The restriction of $\mathbb{A}^n_K\setminus \{0\}\to \mathbb{P}^{n-1}_K$ is a surjective morphism $X\setminus \{0\} \to Y$. My question is: what is the geometric nature of this map? It is not quite a vector bundle because we took out $0$. Should I call it a fibration of some sort?
And more importantly to me, what does this yield on the level of functions fields? It seems rather clear to me that $K(X)$ is an extension of $K(Y)$ of transcendance degree $1$, but is it a purely transcendental extension in general? Even for the case of conics (so $X\subset \mathbb{A}^3_K$ and $Y\subset \mathbb{P}^2_K$ have degree $2$) I'm not quite sure I can answer that.
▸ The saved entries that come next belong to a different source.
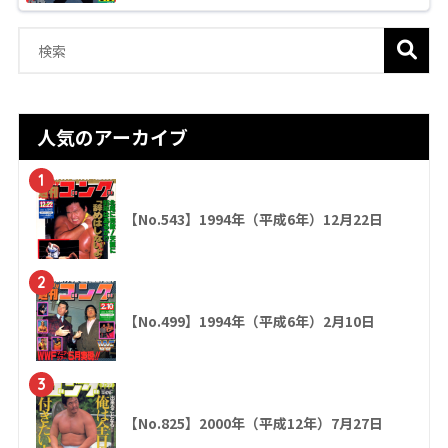
人気のアーカイブ
1
【No.543】1994年（平成6年）12月22日
2
【No.499】1994年（平成6年）2月10日
3
【No.825】2000年（平成12年）7月27日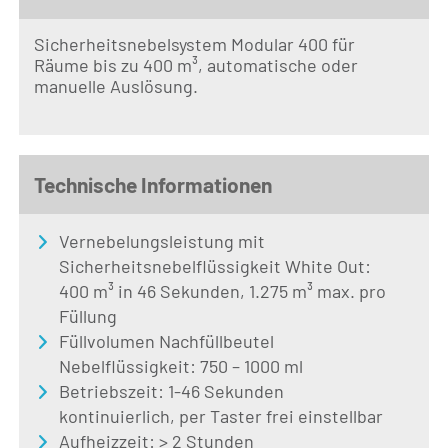
Sicherheitsnebelsystem Modular 400 für
Räume bis zu 400 m³, automatische oder
manuelle Auslösung.
Technische Informationen
Vernebelungsleistung mit
Sicherheitsnebelflüssigkeit White Out:
400 m³ in 46 Sekunden, 1.275 m³ max. pro
Füllung
Füllvolumen Nachfüllbeutel
Nebelflüssigkeit: 750 – 1000 ml
Betriebszeit: 1-46 Sekunden
kontinuierlich, per Taster frei einstellbar
Aufheizzeit: > 2 Stunden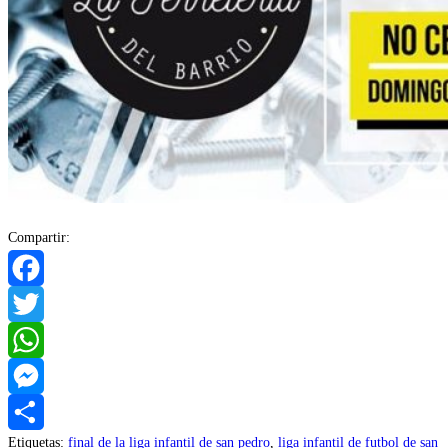
Compartir:
Facebook
Twitter
WhatsApp
Messenger
Etiquetas
:
final de la liga infantil de san pedro
,
liga infantil de futbol de san
Compartir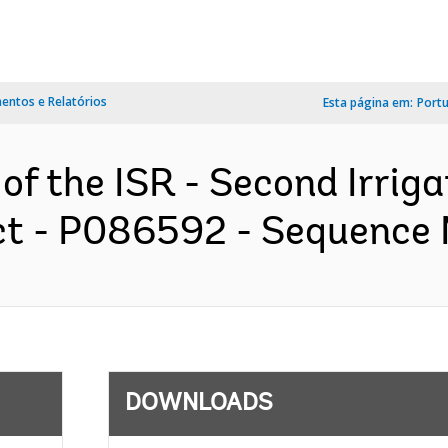
ntos e Relatórios
Esta página em:
Port
 of the ISR - Second Irrig
t - P086592 - Sequence No
DOWNLOADS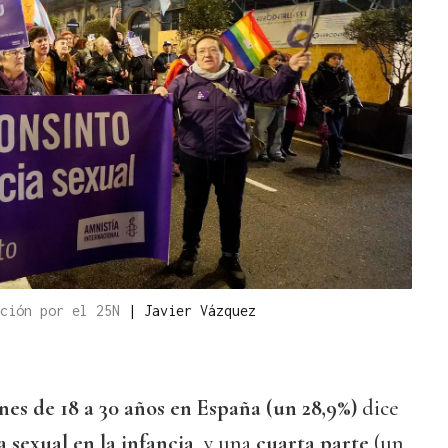
ación por el 25N
|
Javier Vázquez
nes de 18 a 30 años en España (un 28,9%)
dice
a sexual en la infancia
, y una
cuarta parte
(un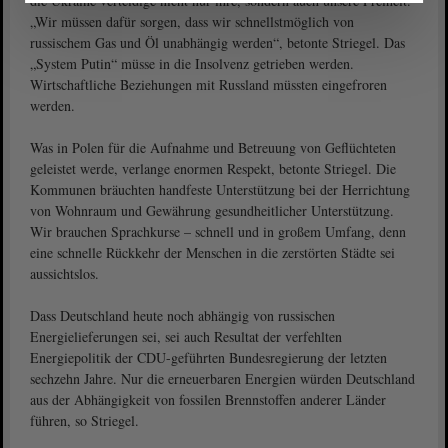
die Ukraine verteidige nicht nur ihre, sondern auch unsere Freiheit.
„Wir müssen dafür sorgen, dass wir schnellstmöglich von
russischem Gas und Öl unabhängig werden“, betonte Striegel. Das
„System Putin“ müsse in die Insolvenz getrieben werden.
Wirtschaftliche Beziehungen mit Russland müssten eingefroren
werden.
Was in Polen für die Aufnahme und Betreuung von Geflüchteten
geleistet werde, verlange enormen Respekt, betonte Striegel. Die
Kommunen bräuchten handfeste Unterstützung bei der Herrichtung
von Wohnraum und Gewährung gesundheitlicher Unterstützung.
Wir brauchen Sprachkurse – schnell und in großem Umfang, denn
eine schnelle Rückkehr der Menschen in die zerstörten Städte sei
aussichtslos.
Dass Deutschland heute noch abhängig von russischen
Energielieferungen sei, sei auch Resultat der verfehlten
Energiepolitik der CDU-geführten Bundesregierung der letzten
sechzehn Jahre. Nur die erneuerbaren Energien würden Deutschland
aus der Abhängigkeit von fossilen Brennstoffen anderer Länder
führen, so Striegel.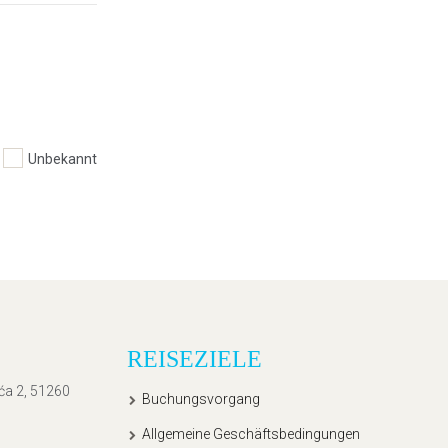
Unbekannt
REISEZIELE
ića 2, 51260
Buchungsvorgang
Allgemeine Geschäftsbedingungen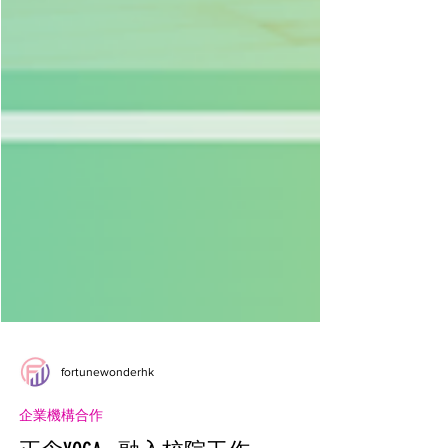
fortunewonderhk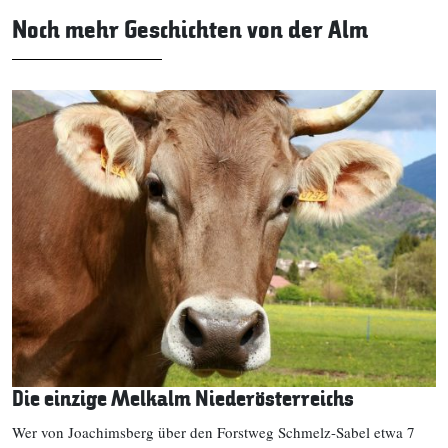
Noch mehr Geschichten von der Alm
Die einzige Melkalm Niederösterreichs
Wer von Joachimsberg über den Forstweg Schmelz-Sabel etwa 7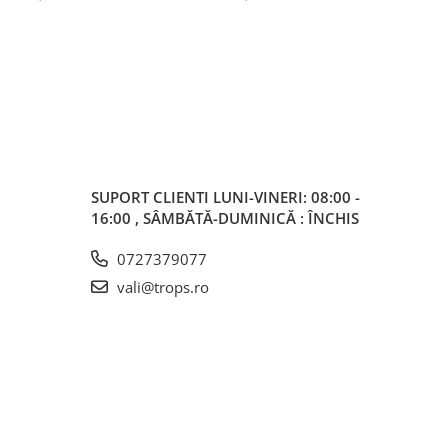
SUPORT CLIENTI
LUNI-VINERI: 08:00 -
16:00 , SÂMBĂTĂ-DUMINICĂ : ÎNCHIS
0727379077
vali@trops.ro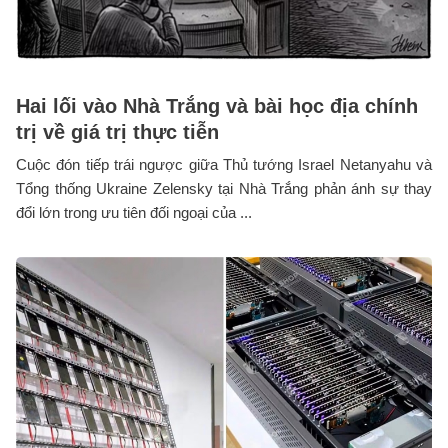
Hai lối vào Nhà Trắng và bài học địa chính
trị về giá trị thực tiễn
Cuộc đón tiếp trái ngược giữa Thủ tướng Israel Netanyahu và
Tổng thống Ukraine Zelensky tại Nhà Trắng phản ánh sự thay
đổi lớn trong ưu tiên đối ngoại của ...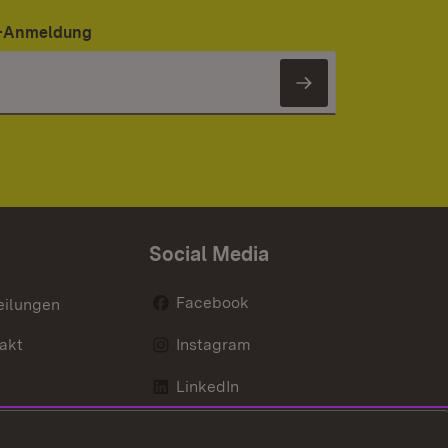
er-Anmeldung
Newsletter 
Social Media
Facebook
eilungen
akt
Instagram
LinkedIn
Social Wall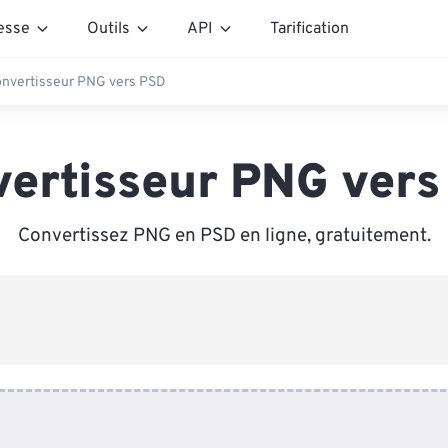
esse
Outils
API
Tarification
nvertisseur PNG vers PSD
vertisseur PNG vers
Convertissez PNG en PSD en ligne, gratuitement.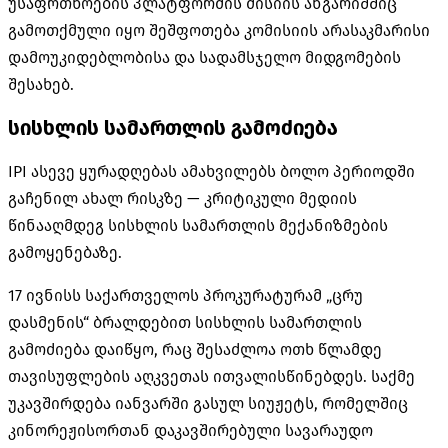
უსაფრთხოების პლატფორმის მისიის ანგარიშშიც
გამოთქმული იყო შეშფოთება კომისიის არასაკმარისი
დამოუკიდებლობისა და სადამსჯელო მიდგომების
შესახებ.
სისხლის სამართლის გამოძიება
IPI ასევე ყურადღებას ამახვილებს ბოლო პერიოდში
გაჩენილ ახალ რისკზე — კრიტიკული მედიის
წინააღმდეგ სისხლის სამართლის მექანიზმების
გამოყენებაზე.
17 ივნისს საქართველოს პროკურატურამ „ცრუ
დასმენის“ ბრალდებით სისხლის სამართლის
გამოძიება დაიწყო, რაც შესაძლოა ოთხ წლამდე
თავისუფლების აღკვეთას ითვალისწინებდეს. საქმე
უკავშირდება იანვარში გასულ სიუჟეტს, რომელშიც
კინორეჟისორთან
დაკავშირებული სავარაუდო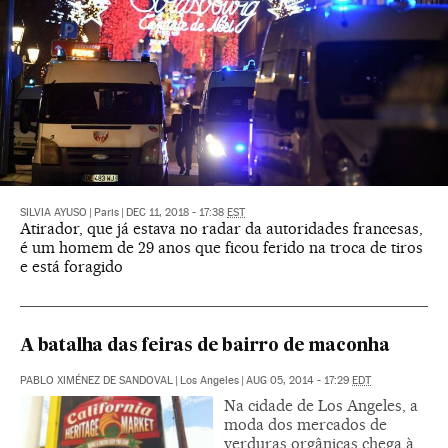
SILVIA AYUSO
|
Paris
|
DEC 11, 2018 - 17:38
EST
Atirador, que já estava no radar da autoridades francesas,
é um homem de 29 anos que ficou ferido na troca de tiros
e está foragido
A batalha das feiras de bairro de maconha
PABLO XIMÉNEZ DE SANDOVAL
|
Los Angeles
|
AUG 05, 2014 - 17:29
EDT
Na cidade de Los Angeles, a
moda dos mercados de
verduras orgânicas chega à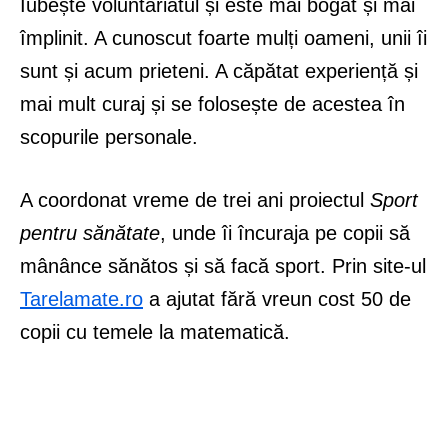
Iubește voluntariatul și este mai bogat și mai
împlinit. A cunoscut foarte mulți oameni, unii îi
sunt și acum prieteni. A căpătat experiență și
mai mult curaj și se folosește de acestea în
scopurile personale.
A coordonat vreme de trei ani proiectul
Sport
pentru sănătate
, unde îi încuraja pe copii să
mânânce sănătos și să facă sport. Prin site-ul
Tarelamate.ro
a ajutat fără vreun cost 50 de
copii cu temele la matematică.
It suffices to analyze the situation affine-locally for both of these questions. Over $D(X_i)$, the map $\Bbb A^n\setminus\{0\} \to \Bbb P^{n-1}$ is the spectrum of $k[\frac{x_1}{x_i},\cdots,\frac{x_n}{x_i}]\to k[x_1,\cdots,x_n,x_i^{-1}]= k[\frac{x_1}{x_i},\cdots,\frac{x_n}{x_i},x_i,x_i^{-1}]$, so the fiber over each point is a copy of $\Bbb G_m$ and the function field extension is purely transcendental. This work just as well for any closed subvariety $X\subset \Bbb P^{n-1}$ with preimage $\pi^{-1}(X)\subset\Bbb A^n\setminus\{0\}$: if $I_i$ is the ideal of $X\cap D(X_i)$, then our map of rings over $D(X_i)$ becomes $k[\frac{x_1}{x_i},\cdots,\frac{x_n}{x_i}]/I_i \to k[\frac{x_1}{x_i},\cdots,\frac{x_n}{x_i},x_i,x_i^{-1}]/I_i[x_i,x_i^{-1}] \cong (k[\frac{x_1}{x_i},\cdots,\frac{x_n}{x_i}]/I_i)[x_i,x_i^{-1}]$.
As far as what to call this, a fibration is appropriate, or maybe you could call it a $\Bbb G_m$-bundle.